KZN farmer living in fear as refugees 'turn on him'
Durban – The owners of Hope Farm in Killarney Valley, KwaZulu-Natal, are living in fear after allegedly being threatened by foreigners who were given refuge on their farm.
"I cannot leave my farm but we have a vehicle that is packed and ready for my family to go whenever there is trouble. We are living in fear because we think that we will be attacked," said Andrew Wartnaby.
In an unfortunate turn of events, Wartnaby, 47, on Friday put his foot down after a breakaway group of 84 people allegedly burnt a tent, cut his fence and refused to accept his help.
In July, Wartnaby and his wife, Rae, took in 139 foreign nationals who had fled their respective homes following a spate of xenophobic attacks earlier this year.
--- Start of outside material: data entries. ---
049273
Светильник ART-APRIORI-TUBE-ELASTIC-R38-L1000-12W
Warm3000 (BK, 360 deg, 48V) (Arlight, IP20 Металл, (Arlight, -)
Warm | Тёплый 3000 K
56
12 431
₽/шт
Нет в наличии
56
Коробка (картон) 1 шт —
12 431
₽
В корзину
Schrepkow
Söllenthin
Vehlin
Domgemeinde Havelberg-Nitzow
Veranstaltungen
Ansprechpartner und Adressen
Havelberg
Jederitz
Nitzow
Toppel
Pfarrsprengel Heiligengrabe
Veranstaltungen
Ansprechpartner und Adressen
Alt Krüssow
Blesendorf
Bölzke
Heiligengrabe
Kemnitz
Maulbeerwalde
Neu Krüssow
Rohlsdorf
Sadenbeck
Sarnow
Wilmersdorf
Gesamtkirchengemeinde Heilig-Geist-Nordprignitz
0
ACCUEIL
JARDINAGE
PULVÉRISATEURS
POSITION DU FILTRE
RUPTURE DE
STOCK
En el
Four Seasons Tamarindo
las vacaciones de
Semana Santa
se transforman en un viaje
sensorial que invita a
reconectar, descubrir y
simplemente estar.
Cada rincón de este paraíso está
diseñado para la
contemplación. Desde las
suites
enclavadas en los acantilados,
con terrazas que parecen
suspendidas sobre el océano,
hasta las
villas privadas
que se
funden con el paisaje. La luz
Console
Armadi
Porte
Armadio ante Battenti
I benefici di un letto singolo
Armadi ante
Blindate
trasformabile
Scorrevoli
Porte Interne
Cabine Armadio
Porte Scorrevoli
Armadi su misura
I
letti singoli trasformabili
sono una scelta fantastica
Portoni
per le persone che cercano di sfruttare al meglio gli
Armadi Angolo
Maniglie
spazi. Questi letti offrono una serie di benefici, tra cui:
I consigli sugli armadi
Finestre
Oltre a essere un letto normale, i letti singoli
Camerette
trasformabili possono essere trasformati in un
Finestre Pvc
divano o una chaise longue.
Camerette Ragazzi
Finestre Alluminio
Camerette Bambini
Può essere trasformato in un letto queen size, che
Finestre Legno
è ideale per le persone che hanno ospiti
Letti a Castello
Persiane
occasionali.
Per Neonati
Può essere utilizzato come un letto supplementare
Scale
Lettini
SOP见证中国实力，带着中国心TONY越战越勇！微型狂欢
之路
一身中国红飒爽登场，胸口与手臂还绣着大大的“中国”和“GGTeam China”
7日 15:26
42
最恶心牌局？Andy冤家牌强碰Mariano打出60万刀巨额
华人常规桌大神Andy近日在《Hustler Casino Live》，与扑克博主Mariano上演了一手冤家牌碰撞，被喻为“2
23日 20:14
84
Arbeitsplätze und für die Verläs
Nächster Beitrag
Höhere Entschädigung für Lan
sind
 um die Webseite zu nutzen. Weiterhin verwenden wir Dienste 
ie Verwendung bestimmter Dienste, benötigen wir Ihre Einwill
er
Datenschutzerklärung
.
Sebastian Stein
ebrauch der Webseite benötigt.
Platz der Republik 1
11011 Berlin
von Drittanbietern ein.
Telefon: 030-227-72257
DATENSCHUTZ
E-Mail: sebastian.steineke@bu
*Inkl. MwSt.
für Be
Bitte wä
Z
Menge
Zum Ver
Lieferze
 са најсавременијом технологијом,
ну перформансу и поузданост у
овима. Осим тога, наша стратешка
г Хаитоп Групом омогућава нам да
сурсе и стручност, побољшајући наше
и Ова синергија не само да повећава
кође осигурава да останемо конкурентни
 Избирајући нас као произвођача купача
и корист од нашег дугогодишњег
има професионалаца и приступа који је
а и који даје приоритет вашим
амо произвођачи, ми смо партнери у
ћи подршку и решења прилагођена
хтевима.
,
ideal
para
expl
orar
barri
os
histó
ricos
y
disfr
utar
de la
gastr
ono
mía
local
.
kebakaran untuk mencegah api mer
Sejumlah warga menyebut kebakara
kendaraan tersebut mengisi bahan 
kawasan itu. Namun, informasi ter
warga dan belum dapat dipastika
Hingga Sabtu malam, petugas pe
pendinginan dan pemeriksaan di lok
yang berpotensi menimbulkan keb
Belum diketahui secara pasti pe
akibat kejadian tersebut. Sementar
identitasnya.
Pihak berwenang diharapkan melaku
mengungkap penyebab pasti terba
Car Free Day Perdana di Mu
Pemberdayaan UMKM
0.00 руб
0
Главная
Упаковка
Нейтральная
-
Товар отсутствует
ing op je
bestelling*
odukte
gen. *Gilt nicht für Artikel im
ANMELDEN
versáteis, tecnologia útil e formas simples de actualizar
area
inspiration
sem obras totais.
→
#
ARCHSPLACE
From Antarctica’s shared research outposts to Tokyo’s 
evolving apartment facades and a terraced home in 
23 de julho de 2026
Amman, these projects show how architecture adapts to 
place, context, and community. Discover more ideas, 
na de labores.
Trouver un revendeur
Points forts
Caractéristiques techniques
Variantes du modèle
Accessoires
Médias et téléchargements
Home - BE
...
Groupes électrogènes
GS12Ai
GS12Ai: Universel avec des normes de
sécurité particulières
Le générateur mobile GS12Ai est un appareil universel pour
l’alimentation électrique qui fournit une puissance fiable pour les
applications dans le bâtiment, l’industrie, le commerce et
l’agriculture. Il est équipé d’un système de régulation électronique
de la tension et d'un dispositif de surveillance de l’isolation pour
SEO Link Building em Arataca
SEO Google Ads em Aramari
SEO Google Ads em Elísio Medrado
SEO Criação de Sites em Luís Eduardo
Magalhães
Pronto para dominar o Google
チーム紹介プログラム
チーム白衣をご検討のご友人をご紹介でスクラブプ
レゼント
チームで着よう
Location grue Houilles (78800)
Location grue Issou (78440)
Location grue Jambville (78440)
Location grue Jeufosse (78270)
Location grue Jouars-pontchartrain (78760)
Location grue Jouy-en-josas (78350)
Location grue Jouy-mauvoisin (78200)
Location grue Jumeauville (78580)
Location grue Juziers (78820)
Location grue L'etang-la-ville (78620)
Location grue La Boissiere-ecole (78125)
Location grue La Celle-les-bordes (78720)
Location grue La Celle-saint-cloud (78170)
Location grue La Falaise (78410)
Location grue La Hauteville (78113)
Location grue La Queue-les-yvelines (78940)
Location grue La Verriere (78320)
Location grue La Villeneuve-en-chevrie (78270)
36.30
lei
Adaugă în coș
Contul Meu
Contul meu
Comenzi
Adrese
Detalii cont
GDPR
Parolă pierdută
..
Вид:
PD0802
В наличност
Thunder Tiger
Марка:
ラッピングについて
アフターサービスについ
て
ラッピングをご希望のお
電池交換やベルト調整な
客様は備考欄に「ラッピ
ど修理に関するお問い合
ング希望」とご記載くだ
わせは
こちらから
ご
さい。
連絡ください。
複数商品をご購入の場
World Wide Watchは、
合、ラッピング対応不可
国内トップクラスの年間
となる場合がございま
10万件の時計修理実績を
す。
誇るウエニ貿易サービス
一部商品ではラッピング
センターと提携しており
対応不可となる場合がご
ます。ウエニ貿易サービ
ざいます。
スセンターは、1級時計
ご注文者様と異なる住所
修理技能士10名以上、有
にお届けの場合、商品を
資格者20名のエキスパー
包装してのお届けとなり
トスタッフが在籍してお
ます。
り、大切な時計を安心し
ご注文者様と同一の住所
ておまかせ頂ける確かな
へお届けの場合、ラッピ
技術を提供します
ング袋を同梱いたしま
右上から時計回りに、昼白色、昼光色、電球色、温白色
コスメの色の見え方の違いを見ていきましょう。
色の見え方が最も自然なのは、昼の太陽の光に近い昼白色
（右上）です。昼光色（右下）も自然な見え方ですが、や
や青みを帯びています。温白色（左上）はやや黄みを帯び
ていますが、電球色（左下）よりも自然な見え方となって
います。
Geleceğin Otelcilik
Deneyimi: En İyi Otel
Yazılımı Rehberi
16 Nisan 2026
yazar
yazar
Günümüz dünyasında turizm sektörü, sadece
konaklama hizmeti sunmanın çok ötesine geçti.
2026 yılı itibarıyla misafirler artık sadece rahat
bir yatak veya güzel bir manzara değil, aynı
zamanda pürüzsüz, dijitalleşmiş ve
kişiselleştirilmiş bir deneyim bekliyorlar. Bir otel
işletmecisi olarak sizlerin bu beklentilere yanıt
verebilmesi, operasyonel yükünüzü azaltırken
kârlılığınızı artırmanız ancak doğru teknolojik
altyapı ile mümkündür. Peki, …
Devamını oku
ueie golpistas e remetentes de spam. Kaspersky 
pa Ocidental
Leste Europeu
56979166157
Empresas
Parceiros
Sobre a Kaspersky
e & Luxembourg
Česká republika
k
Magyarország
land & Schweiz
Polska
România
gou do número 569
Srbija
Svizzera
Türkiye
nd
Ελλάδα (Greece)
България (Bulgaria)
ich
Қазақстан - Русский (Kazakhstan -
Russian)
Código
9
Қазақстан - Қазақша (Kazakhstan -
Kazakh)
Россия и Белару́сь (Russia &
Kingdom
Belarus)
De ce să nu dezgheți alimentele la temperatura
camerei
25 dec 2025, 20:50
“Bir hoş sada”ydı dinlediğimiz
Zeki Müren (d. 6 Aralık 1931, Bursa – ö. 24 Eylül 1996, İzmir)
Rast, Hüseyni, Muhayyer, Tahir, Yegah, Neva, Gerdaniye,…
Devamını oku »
The group was left stranded after government closed down the refugee camps in and around Durban.
The family have provided the displaced group with food, shelter, education and other basic necessities over the last five months.
Wartnaby told News24 on Friday that trouble began a few months ago when the couple tried to get the process going to find the foreigners a third country.
"The process was sabotaged and they split themselves into two groups of 84 and 55. The bigger group became militant and they refused to do anything on the farm and they have made it completely unreasonable for us. The other group has continued to work with us."
'They accused me of being a government agent'
Wartnaby said he asked his guests to use resources sparingly, but some ignored his plea.
"The breakaway group want nothing to do with us. On Tuesday this week, Rae and I went to the shops to buy food for the next day.
"We left the food at the back of the van for them to collect and later I realised it never happened. So I went down to the 84 and they told me that the moms wanted to talk to me."
Wartnaby said, all of a sudden, he was surrounded by his guests, who allegedly started threatening him.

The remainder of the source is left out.